Saddar da Era do Raj
Caminhe pela Saddar Road ao amanhecer e a estação ferroviária de 1881, a igreja gótica de São Paulo e as fachadas porticadas das lojas dos anos 1930 ainda parecem ecoar com botas de parada; as sombras da torre do relógio de tijolo vermelho estendem-se pelos relvados do cantonment, onde agrimensores britânicos mapearam em tempos a fronteira afegã.
A Colmeia de Raja Bazaar
Passe por baixo dos letreiros de néon até às vielas das pérolas de Moti Bazaar, aos becos de ouro de Sarafa e ao estrondo de legumes das 4 da manhã em Sabzi Mandi — o livro-caixa vivo de Rawalpindi cheira a cominhos, gasóleo e arte de camião acabada de pintar.
Pré-história do Vale do Soan
O pequeno museu da cidade esconde ferramentas de pedra com 500.000 anos, recolhidas no vizinho rio Soan — uma das primeiras histórias humanas do Sul da Ásia, discretamente guardada entre Budas gandharenses e prata ferroviária colonial.
Katlama e paye às 6 da manhã
O katlama, um pão folhado e frito encontrado apenas aqui, custa 30 PKR em Banni Chowk; fica ainda melhor acompanhado por uma tigela de paye cozinhado lentamente, servida antes da primeira chamada para a oração na cidade.
Cronologia histórica
Onde os Impérios Colidem e os Exércitos Marcham
De fortaleza gakhar ao coração militar do Paquistão
Satrapia Persa Estabelecida
Os agrimensores de Dario, o Grande, fincam o estandarte imperial no Planalto de Potohar. A região de Rawalpindi torna-se a satrapia mais oriental do Império Aquemênida, e a sua posição estratégica nas rotas comerciais para o Ganges já é evidente. Caravanas carregadas de prata persa e vinho grego começam a parar aqui.

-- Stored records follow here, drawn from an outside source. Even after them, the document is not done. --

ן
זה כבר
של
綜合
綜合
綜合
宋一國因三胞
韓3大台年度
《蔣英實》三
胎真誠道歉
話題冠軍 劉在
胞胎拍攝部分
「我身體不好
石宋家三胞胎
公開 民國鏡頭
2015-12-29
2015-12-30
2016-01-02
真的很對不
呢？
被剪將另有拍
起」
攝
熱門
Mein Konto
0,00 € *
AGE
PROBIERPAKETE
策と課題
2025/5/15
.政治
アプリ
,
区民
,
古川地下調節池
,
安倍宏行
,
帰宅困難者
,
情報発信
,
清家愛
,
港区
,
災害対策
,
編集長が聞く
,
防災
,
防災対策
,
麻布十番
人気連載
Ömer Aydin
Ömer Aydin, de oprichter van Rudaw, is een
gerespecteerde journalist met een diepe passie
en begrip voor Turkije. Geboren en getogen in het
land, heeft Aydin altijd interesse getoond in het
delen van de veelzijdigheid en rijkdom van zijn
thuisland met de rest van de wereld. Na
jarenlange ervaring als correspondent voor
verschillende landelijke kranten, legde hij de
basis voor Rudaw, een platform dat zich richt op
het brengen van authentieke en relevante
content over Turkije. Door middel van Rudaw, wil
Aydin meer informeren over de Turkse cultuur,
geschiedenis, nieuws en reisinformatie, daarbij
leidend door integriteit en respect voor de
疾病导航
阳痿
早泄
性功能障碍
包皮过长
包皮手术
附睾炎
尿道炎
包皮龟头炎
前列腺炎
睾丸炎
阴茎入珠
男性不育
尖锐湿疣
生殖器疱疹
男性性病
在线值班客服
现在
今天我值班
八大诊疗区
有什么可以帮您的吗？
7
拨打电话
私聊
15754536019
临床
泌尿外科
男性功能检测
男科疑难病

O Exército de Alexandre Passa por Aqui
A falange de Alexandre, o Grande, marcha pelo território que viria a tornar-se Rawalpindi, com os elmos de bronze a brilhar sob o calor implacável do verão. Os macedónios seguem para o confronto decisivo com o Raja Porus no rio Jhelum. As tribos locais observam das colinas, memorizando as táticas dos invasores.
Missão Budista de Ashoka
Os missionários do imperador Ashoka chegam trazendo os ensinamentos de Buda e deixando éditos rupestres gravados nas colinas de arenito. A região torna-se um grande centro do budismo gandarense, onde as técnicas artísticas gregas se fundem com a filosofia budista. Mosteiros erguem-se em todos os cumes estratégicos.
Fundação de Rawalpindi
O chefe gakhar Rawwal reconstrói o povoado destruído e dá-lhe o seu nome: Rawwal-pindi, “a aldeia de Rawwal”. A cidade renasce das cinzas deixadas pelos exércitos de Timur em 1398, e as suas muralhas de tijolo de barro passam a proteger uma comunidade de comerciantes, agricultores e guerreiros que controla a passagem decisiva para a Caxemira.

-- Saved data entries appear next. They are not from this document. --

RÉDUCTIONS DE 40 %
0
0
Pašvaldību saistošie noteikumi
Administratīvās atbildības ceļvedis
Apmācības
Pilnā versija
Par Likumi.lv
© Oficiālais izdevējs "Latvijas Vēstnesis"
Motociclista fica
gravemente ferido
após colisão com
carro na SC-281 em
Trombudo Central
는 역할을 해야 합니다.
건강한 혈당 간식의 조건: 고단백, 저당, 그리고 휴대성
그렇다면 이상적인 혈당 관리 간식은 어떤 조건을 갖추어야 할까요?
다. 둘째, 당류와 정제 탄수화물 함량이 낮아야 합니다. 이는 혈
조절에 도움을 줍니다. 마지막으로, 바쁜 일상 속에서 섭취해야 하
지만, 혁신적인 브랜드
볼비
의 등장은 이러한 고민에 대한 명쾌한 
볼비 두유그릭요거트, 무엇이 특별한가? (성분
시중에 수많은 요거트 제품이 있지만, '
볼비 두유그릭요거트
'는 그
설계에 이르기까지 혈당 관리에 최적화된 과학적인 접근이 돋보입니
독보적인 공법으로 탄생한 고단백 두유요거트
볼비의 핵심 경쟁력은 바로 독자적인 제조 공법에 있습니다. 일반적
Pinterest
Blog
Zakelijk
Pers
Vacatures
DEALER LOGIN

Sher Shah Reconstrói a Estrada Troncal
O imperador afegão Sher Shah Suri inspeciona o traçado da Grande Estrada Troncal através de Rawalpindi e ordena aos seus engenheiros que a pavimentem com tijolo cozido. A cidade torna-se um sarai essencial na artéria de 2.500 quilómetros que liga Cabul a Calcutá. Os mercadores passam agora com cavalos persas e têxteis indianos.
Ranjit Singh Anexa a Cidade
Os exércitos do Leão do Punjab descem de Lahore e põem fim a dois séculos de autonomia gakhar. Os estandartes azul-açafrão do khalsa sikh tremulam sobre o forte de barro de Rawalpindi, enquanto o marajá Ranjit Singh incorpora a cidade estratégica no seu império em expansão. Os chefes gakhar recuam para as suas fortalezas nas colinas.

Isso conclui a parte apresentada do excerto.